> [PROBLEM DETAILS]: How many lines of these entries hold the string "организации"? Reply with the number alone.

> [Transcribed page contents]:
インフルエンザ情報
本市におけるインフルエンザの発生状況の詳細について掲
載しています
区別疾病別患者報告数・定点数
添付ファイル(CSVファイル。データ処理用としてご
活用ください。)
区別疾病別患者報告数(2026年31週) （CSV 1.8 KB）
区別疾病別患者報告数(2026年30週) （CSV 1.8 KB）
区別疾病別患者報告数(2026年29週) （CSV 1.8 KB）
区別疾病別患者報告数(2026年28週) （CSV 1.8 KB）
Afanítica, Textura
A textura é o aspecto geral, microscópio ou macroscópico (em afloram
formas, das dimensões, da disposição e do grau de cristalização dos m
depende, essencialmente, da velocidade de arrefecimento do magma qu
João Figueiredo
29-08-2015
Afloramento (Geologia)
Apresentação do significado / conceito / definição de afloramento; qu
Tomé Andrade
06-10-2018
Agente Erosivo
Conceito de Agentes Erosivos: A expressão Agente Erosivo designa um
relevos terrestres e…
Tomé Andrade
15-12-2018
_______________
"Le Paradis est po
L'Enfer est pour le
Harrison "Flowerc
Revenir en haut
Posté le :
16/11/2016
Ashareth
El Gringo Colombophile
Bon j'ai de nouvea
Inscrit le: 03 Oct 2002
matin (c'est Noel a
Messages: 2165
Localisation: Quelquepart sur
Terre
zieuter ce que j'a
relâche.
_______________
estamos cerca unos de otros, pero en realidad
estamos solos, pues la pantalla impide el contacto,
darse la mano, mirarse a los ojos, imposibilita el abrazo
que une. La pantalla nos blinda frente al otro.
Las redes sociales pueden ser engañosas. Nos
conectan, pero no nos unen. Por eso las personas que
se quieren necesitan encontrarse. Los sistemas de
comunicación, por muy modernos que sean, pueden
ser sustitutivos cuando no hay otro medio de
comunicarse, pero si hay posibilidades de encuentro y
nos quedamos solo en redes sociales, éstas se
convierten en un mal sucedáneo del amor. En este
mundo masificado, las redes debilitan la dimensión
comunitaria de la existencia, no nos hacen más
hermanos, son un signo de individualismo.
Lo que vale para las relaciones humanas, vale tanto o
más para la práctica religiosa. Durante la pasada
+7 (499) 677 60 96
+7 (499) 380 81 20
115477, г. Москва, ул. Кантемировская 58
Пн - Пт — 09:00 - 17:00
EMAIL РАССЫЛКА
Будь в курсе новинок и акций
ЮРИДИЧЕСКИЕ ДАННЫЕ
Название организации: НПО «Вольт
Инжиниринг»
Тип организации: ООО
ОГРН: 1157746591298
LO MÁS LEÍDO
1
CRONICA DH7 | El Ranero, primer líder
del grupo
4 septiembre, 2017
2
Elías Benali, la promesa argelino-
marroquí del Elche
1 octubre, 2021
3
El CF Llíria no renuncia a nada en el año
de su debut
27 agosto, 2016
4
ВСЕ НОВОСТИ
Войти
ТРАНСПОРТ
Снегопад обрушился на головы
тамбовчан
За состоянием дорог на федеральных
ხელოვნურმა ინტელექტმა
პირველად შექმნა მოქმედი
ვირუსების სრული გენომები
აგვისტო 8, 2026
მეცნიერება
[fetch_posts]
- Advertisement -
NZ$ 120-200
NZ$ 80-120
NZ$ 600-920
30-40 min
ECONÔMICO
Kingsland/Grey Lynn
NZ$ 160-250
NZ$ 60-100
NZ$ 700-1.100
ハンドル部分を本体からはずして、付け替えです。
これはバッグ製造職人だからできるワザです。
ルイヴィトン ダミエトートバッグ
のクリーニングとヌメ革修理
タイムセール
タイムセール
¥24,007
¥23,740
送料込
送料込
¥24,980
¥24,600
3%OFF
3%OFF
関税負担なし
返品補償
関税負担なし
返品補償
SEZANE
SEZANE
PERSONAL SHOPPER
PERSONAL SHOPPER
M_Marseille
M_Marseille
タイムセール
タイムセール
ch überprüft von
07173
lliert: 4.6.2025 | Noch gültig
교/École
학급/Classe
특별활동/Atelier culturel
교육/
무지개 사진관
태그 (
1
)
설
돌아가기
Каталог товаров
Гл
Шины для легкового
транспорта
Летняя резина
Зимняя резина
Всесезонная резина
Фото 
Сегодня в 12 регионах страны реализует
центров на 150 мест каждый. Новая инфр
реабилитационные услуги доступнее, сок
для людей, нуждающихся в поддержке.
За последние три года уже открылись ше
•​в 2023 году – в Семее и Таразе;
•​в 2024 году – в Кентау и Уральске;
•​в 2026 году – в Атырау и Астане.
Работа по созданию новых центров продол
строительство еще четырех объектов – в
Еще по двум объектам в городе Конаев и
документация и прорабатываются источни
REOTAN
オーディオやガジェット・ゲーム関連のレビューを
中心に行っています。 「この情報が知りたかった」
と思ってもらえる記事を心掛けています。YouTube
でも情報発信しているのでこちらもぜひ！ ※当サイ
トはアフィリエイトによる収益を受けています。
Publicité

> [RESULT OF THE TASK]: 2